The Hubble Space Telescope has sniffed out evidence of complex carbon molecules, the building blocks of life in this corner of the cosmos, lying on the frozen surface of Pluto. The distant dwarf world is known to harbor methane ice and other frigid compounds, but this is the first time scientists have suggested there could be other complex carbon chemicals, too.
Something is absorbing ultraviolet light on Pluto’s surface, and it may be organic compounds or some nitrogen-containing material, according to scientists at the Southwest Research Institute. That’s organic not as in life, but as in carbon-based compounds that make up the building blocks of life as we know it right now.
The chemicals could be produced as weak sunlight or cosmic rays bombard Pluto and break apart methane and carbon monoxide ice on the dwarf planet.
“This is an exciting finding because complex Plutonian hydrocarbons and other molecules that could be responsible for the ultraviolet spectral features we found with Hubble may, among other things, be responsible for giving Pluto its ruddy color,” said Alan Stern of SwRI in a statement.
The team found the high UV absorption using the Cosmic Origins Spectrograph, a new instrument installed during the final Hubble servicing mission in 2009. The new data marked the first time the COS was turned to Pluto and its largest companion, Charon. The COS is designed to split light apart and measure its components.

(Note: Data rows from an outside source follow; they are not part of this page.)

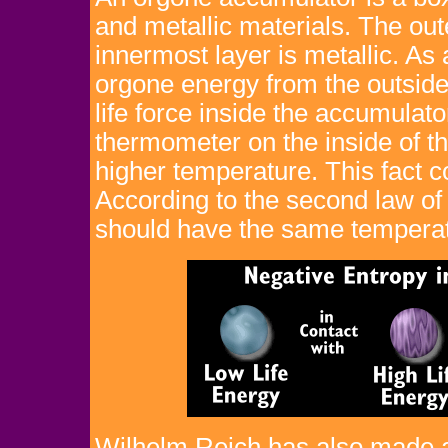
and metallic materials. The out
innermost layer is metallic. As
orgone energy from the outside 
life force inside the accumulat
thermometer on the inside of t
higher temperature. This fact co
According to the second law of
should have the same temperat
Wilhelm Reich has also made a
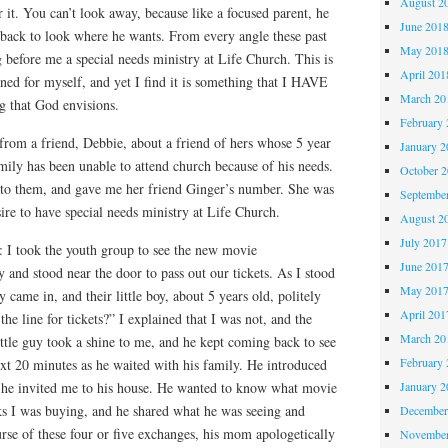
August 2
 it. You can’t look away, because like a focused parent, he
June 201
 back to look where he wants. From every angle these past
May 201
before me a special needs ministry at Life Church. This is
April 201
ned for myself, and yet I find it is something that I HAVE
March 20
ng that God envisions.
February 
 from a friend, Debbie, about a friend of hers whose 5 year
January 2
mily has been unable to attend church because of his needs.
October 
 to them, and gave me her friend Ginger’s number. She was
Septembe
ire to have special needs ministry at Life Church.
August 2
July 2017
: I took the youth group to see the new movie
June 201
y and stood near the door to pass out our tickets. As I stood
May 201
 came in, and their little boy, about 5 years old, politely
April 201
the line for tickets?” I explained that I was not, and the
March 20
ttle guy took a shine to me, and he kept coming back to see
February 
xt 20 minutes as he waited with his family. He introduced
 he invited me to his house. He wanted to know what movie
January 2
ks I was buying, and he shared what he was seeing and
December
rse of these four or five exchanges, his mom apologetically
November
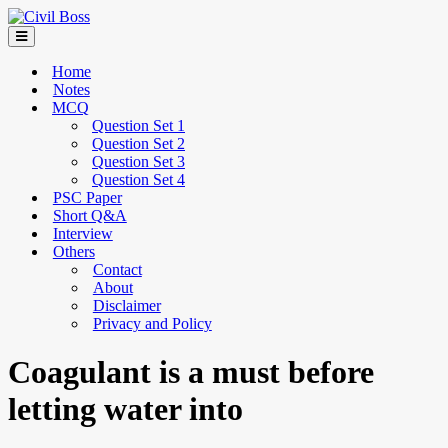
Home
Notes
MCQ
Question Set 1
Question Set 2
Question Set 3
Question Set 4
PSC Paper
Short Q&A
Interview
Others
Contact
About
Disclaimer
Privacy and Policy
Coagulant is a must before
letting water into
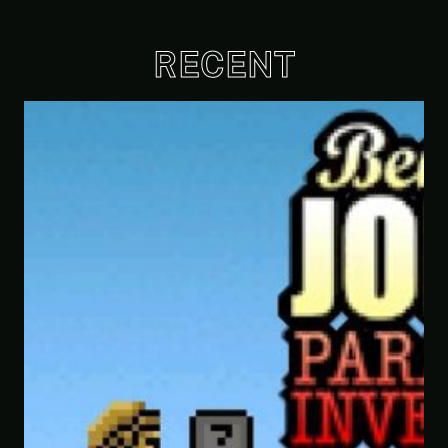
RECENT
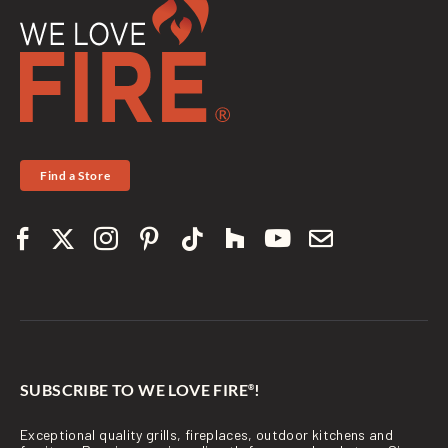
Find a Store
SUBSCRIBE TO WE LOVE FIRE
!
®
Exceptional quality grills, fireplaces, outdoor kitchens and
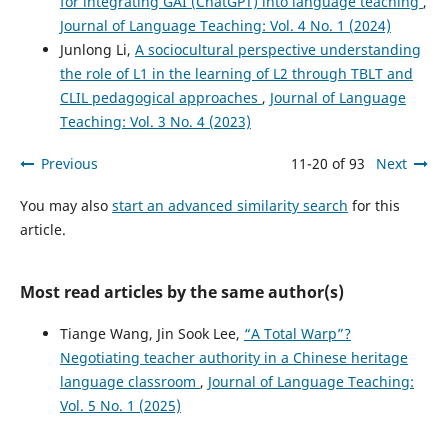
for integrating GAI (ChatGPT) into language teaching
,
Journal of Language Teaching: Vol. 4 No. 1 (2024)
Junlong Li,
A sociocultural perspective understanding
the role of L1 in the learning of L2 through TBLT and
CLIL pedagogical approaches
,
Journal of Language
Teaching: Vol. 3 No. 4 (2023)
Previous
11-20 of 93
Next
You may also
start an advanced similarity search
for this
article.
Most read articles by the same author(s)
Tiange Wang, Jin Sook Lee,
“A Total Warp”?
Negotiating teacher authority in a Chinese heritage
language classroom
,
Journal of Language Teaching:
Vol. 5 No. 1 (2025)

During measurements made in 2010, the team also discovered evidence of changes in Pluto’s ultraviolet spectrum compared to earlier measurements from the 1990s. This indicates the dwarf planet’s surface might be changing, due to some unknown influence, or its atmosphere might have increased in pressure. The paper, published in the Astronomical Journal, shows there’s a lot left to be learned about Pluto, Stern said. NASA’s New Horizons spacecraft will be able to answer some questions when it arrives in 2015.